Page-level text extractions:
◇ ◇ ◇ ◇ ◇
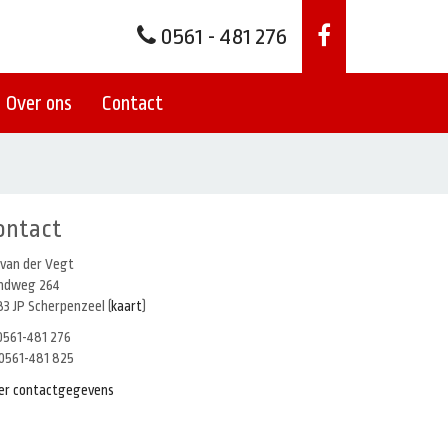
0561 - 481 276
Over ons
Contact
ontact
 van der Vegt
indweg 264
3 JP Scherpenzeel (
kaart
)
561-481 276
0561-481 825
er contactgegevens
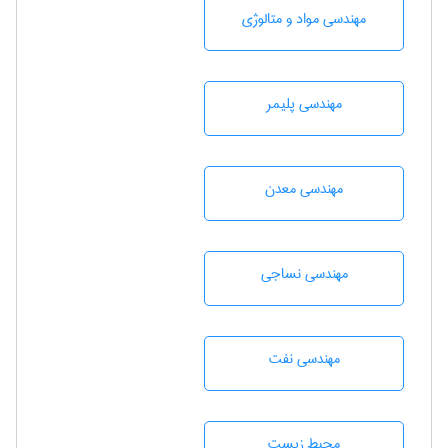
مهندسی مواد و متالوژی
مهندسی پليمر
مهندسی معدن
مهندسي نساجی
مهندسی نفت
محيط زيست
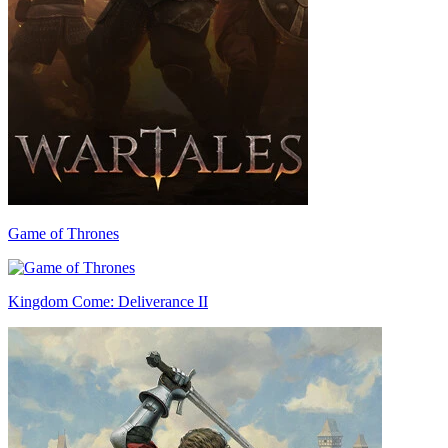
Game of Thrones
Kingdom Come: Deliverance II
◇ ◇ ◇ ◇ ◇
TASK OBJECTIVE:
Repeat each record verbatim, pictures excluded.

WRITTEN ANSWER:
0561 - 481 276
Over ons
Contact
ontact
 van der Vegt
indweg 264
3 JP Scherpenzeel (
kaart
)
561-481 276
0561-481 825
er contactgegevens
مهندسی مواد و متالوژی
مهندسی پليمر
مهندسی معدن
مهندسي نساجی
مهندسی نفت
محيط زيست
Game of Thrones
Kingdom Come: Deliverance II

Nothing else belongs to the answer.